OFA-TAD is proposed: using "neighbor distance" as a cross-domain universal anomaly cue, multi-view distance representations are extracted from metric spaces induced by various feature transformations. These are adaptively fused using a Mixture of Experts (MoE) gating mechanism. After a single training phase, the model generalizes directly to unseen tabular datasets for anomaly detection without any target-domain fine-tuning.

TRACER: Robust Multimodal Fine-tuning Proven with WMA Teacher + Geometric Decomposition

TRACER utilizes closed-form theoretical analysis to geometrically decompose contrastive fine-tuning into "task subspace" and "orthogonal preservation" components. It proves that EMA teachers collapse and lose regularization power, prompting the proposal of a Weighted Moving Average (WMA) teacher. This teacher maintains finite-horizon continuous constraints and achieves unbiased convergence in the task subspace.

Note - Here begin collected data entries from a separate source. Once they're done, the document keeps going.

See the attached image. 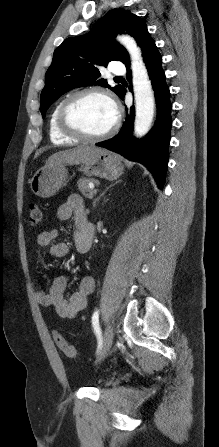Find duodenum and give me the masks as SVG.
Here are the masks:
<instances>
[{
	"label": "duodenum",
	"instance_id": "obj_1",
	"mask_svg": "<svg viewBox=\"0 0 219 447\" xmlns=\"http://www.w3.org/2000/svg\"><path fill=\"white\" fill-rule=\"evenodd\" d=\"M94 233H95V229H94L93 224L91 222H89V220L85 216V218L82 222V234H83V238H84V241L81 246L82 253H86L90 250L91 243H92V240L94 237Z\"/></svg>",
	"mask_w": 219,
	"mask_h": 447
}]
</instances>
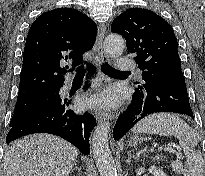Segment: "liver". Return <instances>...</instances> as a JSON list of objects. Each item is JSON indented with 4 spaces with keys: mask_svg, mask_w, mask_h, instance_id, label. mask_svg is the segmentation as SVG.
Masks as SVG:
<instances>
[{
    "mask_svg": "<svg viewBox=\"0 0 205 176\" xmlns=\"http://www.w3.org/2000/svg\"><path fill=\"white\" fill-rule=\"evenodd\" d=\"M77 155V149L60 137L28 135L5 152L4 176H68Z\"/></svg>",
    "mask_w": 205,
    "mask_h": 176,
    "instance_id": "1",
    "label": "liver"
}]
</instances>
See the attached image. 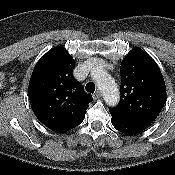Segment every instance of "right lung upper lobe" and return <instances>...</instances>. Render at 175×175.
I'll return each mask as SVG.
<instances>
[{"mask_svg": "<svg viewBox=\"0 0 175 175\" xmlns=\"http://www.w3.org/2000/svg\"><path fill=\"white\" fill-rule=\"evenodd\" d=\"M74 59L62 47L44 54L34 67L28 95L38 120L56 133H65L85 118L93 101L73 77Z\"/></svg>", "mask_w": 175, "mask_h": 175, "instance_id": "right-lung-upper-lobe-1", "label": "right lung upper lobe"}]
</instances>
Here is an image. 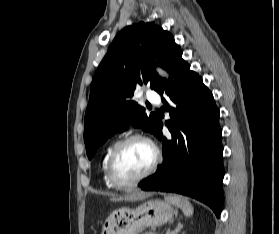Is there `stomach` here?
Instances as JSON below:
<instances>
[{"instance_id":"obj_1","label":"stomach","mask_w":279,"mask_h":234,"mask_svg":"<svg viewBox=\"0 0 279 234\" xmlns=\"http://www.w3.org/2000/svg\"><path fill=\"white\" fill-rule=\"evenodd\" d=\"M174 208L169 202L150 200L136 209L120 208L106 219L101 234H137L146 227L161 226L173 218Z\"/></svg>"}]
</instances>
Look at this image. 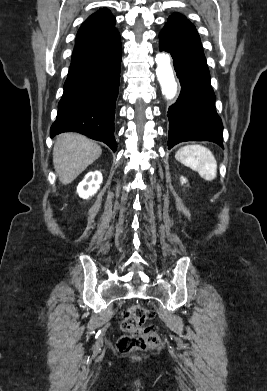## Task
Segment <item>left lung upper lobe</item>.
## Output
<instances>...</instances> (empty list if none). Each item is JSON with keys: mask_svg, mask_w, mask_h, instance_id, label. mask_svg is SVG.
<instances>
[{"mask_svg": "<svg viewBox=\"0 0 267 391\" xmlns=\"http://www.w3.org/2000/svg\"><path fill=\"white\" fill-rule=\"evenodd\" d=\"M165 26L173 27L177 30L185 32L195 38H199L195 26L187 20L183 15L179 13H173L169 18Z\"/></svg>", "mask_w": 267, "mask_h": 391, "instance_id": "5c2ea615", "label": "left lung upper lobe"}]
</instances>
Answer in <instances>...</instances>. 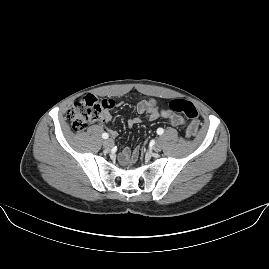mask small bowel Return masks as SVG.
<instances>
[{
    "instance_id": "small-bowel-1",
    "label": "small bowel",
    "mask_w": 269,
    "mask_h": 269,
    "mask_svg": "<svg viewBox=\"0 0 269 269\" xmlns=\"http://www.w3.org/2000/svg\"><path fill=\"white\" fill-rule=\"evenodd\" d=\"M137 111L140 114L145 115V117L150 120L162 119L168 121L172 126L178 127L184 123V120L181 116L172 114L169 110L160 108L154 99L142 100L137 105ZM112 114L110 111L106 110L103 112L99 125L108 129L112 136H116L117 132L115 130L109 129L107 126L112 121ZM142 122V119L139 117H131L128 120L129 126H134ZM134 152L131 154V151L128 148L121 150L119 155V160L124 164L125 169L130 170L135 168L138 164V153L142 152L143 147L140 144L135 145ZM130 160V161H128Z\"/></svg>"
}]
</instances>
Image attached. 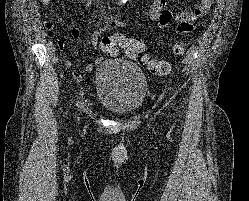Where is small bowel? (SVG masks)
Masks as SVG:
<instances>
[{
	"label": "small bowel",
	"instance_id": "1",
	"mask_svg": "<svg viewBox=\"0 0 249 201\" xmlns=\"http://www.w3.org/2000/svg\"><path fill=\"white\" fill-rule=\"evenodd\" d=\"M44 1L48 3L51 0ZM214 2L215 0H200L194 9H188L180 13L174 14L167 8L168 0H154L150 6L148 16L149 19L155 22L160 28H167L172 26V29L177 33H188L193 30L197 20L208 13ZM44 27L46 30L51 31L54 29L55 26L52 22L46 21L44 22ZM123 27L124 22L122 20L110 19L100 29H98L91 35L90 41L92 45L96 47L100 43V38L103 34L110 32L114 29H119ZM69 31L75 40L79 39L80 30L77 26H70ZM59 46L63 48L61 42H59ZM102 61L103 57H97L94 63H89L85 66V71L92 72L95 66L100 64ZM64 65L67 68H70L72 67L73 62L67 59L65 60ZM73 76L76 79H79L81 77L80 73L77 71L73 72Z\"/></svg>",
	"mask_w": 249,
	"mask_h": 201
}]
</instances>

On CLIP ViT-B/16, the average ImageNet distribution shift performance improved to 64.07% vs CaRot 62.54%.

Understanding Self-Supervised Learning via Latent Distribution Matching

The authors unify contrastive, non-contrastive, and predictive SSL as "Latent Distribution Matching (LDM)": maximizing the log-probability of samples under a hypothesized latent model (alignment) plus maximizing latent entropy (uniformity). Based on this, they derive a nonlinear identifiable predictive SSL equipped with a Kalman predictor.

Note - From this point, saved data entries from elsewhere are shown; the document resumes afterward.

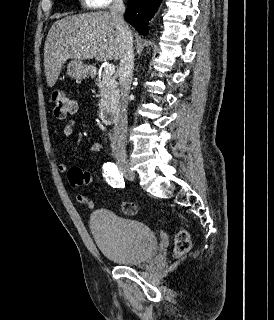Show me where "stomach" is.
Wrapping results in <instances>:
<instances>
[{
  "label": "stomach",
  "mask_w": 274,
  "mask_h": 320,
  "mask_svg": "<svg viewBox=\"0 0 274 320\" xmlns=\"http://www.w3.org/2000/svg\"><path fill=\"white\" fill-rule=\"evenodd\" d=\"M70 66L72 68L71 74L74 78H80V80H83V78H87V76L91 74V68H89V66H85V64L80 62V60H72Z\"/></svg>",
  "instance_id": "1"
}]
</instances>
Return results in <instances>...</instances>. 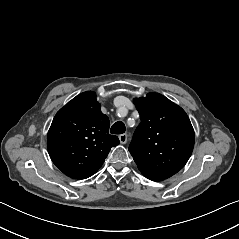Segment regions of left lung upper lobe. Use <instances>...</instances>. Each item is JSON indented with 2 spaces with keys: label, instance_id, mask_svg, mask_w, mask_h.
<instances>
[{
  "label": "left lung upper lobe",
  "instance_id": "obj_1",
  "mask_svg": "<svg viewBox=\"0 0 239 239\" xmlns=\"http://www.w3.org/2000/svg\"><path fill=\"white\" fill-rule=\"evenodd\" d=\"M141 123L129 151L140 171L174 175L191 156L195 134L185 111L158 93L134 99Z\"/></svg>",
  "mask_w": 239,
  "mask_h": 239
}]
</instances>
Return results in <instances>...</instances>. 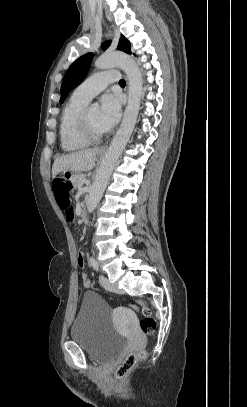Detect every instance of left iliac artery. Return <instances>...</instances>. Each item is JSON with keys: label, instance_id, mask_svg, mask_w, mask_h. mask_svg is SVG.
<instances>
[{"label": "left iliac artery", "instance_id": "44dca946", "mask_svg": "<svg viewBox=\"0 0 247 407\" xmlns=\"http://www.w3.org/2000/svg\"><path fill=\"white\" fill-rule=\"evenodd\" d=\"M89 261H90L91 266H92L96 271H98L99 266H98V263H97L96 259L93 258V257H90Z\"/></svg>", "mask_w": 247, "mask_h": 407}]
</instances>
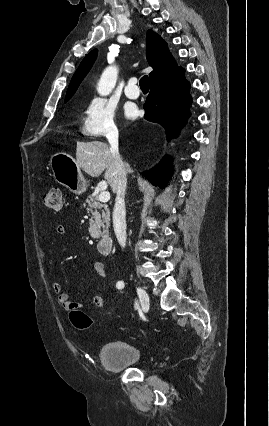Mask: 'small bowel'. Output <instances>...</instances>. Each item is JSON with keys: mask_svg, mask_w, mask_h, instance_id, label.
Masks as SVG:
<instances>
[{"mask_svg": "<svg viewBox=\"0 0 269 426\" xmlns=\"http://www.w3.org/2000/svg\"><path fill=\"white\" fill-rule=\"evenodd\" d=\"M56 234L58 236H65L67 234V227L65 225H58L56 227ZM40 255L42 258V261L45 265H47V252L44 248H41ZM92 272L100 277L103 280H107L108 275L105 269V266L101 262H94L91 266ZM119 283V282H118ZM121 283V282H120ZM123 283V282H122ZM124 284V283H123ZM52 289L55 293L58 302L65 310H71L73 308H80L83 306V304L71 301L69 299V296L66 292L62 290V286L59 282H53L52 283ZM91 306H97V307H105L107 306L108 302L105 298L100 296H95L91 299L90 303Z\"/></svg>", "mask_w": 269, "mask_h": 426, "instance_id": "1", "label": "small bowel"}]
</instances>
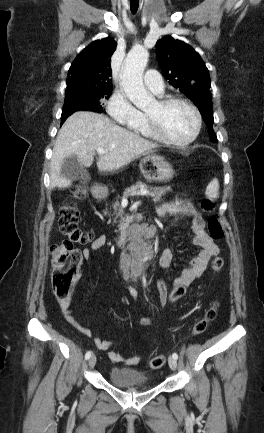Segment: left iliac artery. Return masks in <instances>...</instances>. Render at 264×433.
I'll list each match as a JSON object with an SVG mask.
<instances>
[{
  "instance_id": "left-iliac-artery-1",
  "label": "left iliac artery",
  "mask_w": 264,
  "mask_h": 433,
  "mask_svg": "<svg viewBox=\"0 0 264 433\" xmlns=\"http://www.w3.org/2000/svg\"><path fill=\"white\" fill-rule=\"evenodd\" d=\"M172 357L175 358L176 360L178 359V354L177 353H173Z\"/></svg>"
}]
</instances>
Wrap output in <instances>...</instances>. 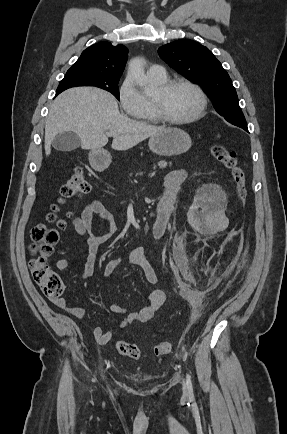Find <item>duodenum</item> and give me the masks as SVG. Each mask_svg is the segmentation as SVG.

When Softmax Fails at the Top: Extreme Value Corrections for InfoNCE

This paper interprets InfoNCE as a top-1 selection likelihood and points out that standard softmax implicitly assumes a Gumbel tail distribution. However, hard negatives with high similarity in normalized embeddings more frequently exhibit Weibull behavior with finite endpoints. The authors propose WEINCE, a parameter-free method that adaptively mixes softmax logits with endpoint shortfall logits using in-batch tail statistics to stably improve self-supervised representation quality.

Zero-Flow Encoders

The paper discovers a counter-intuitive phenomenon: a rectified flow trained with independent coupling is zero at \(t=0.5\) if and only if the source and target distributions are identical ("Zero-Flow Criterion"). By generalizing this to conditional distributions, the authors prove that \(\mathbf{v}_{t=0.5}=0\) is equivalent to the encoder \(f(Y)\) being sufficient for predicting \(X\) (conditional independence). Based on this, they design a simulation-free least-squares loss without parametric density assumptions to unifiedly learn Markov blankets in graphical models and self-supervised representations, naturally circumventing the "shortcut problem" inherent in contrastive learning.